Retype, character for character, the line containing "This screenshot has" along with each line after it through the end of the data, and only those.

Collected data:
§ §

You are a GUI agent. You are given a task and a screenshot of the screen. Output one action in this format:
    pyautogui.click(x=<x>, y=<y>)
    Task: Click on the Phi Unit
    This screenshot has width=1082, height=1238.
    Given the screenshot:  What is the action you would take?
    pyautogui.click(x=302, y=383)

§ §

SOLVED EXERCISE:
    This screenshot has width=1082, height=1238.
    Given the screenshot:  What is the action you would take?
    pyautogui.click(x=302, y=383)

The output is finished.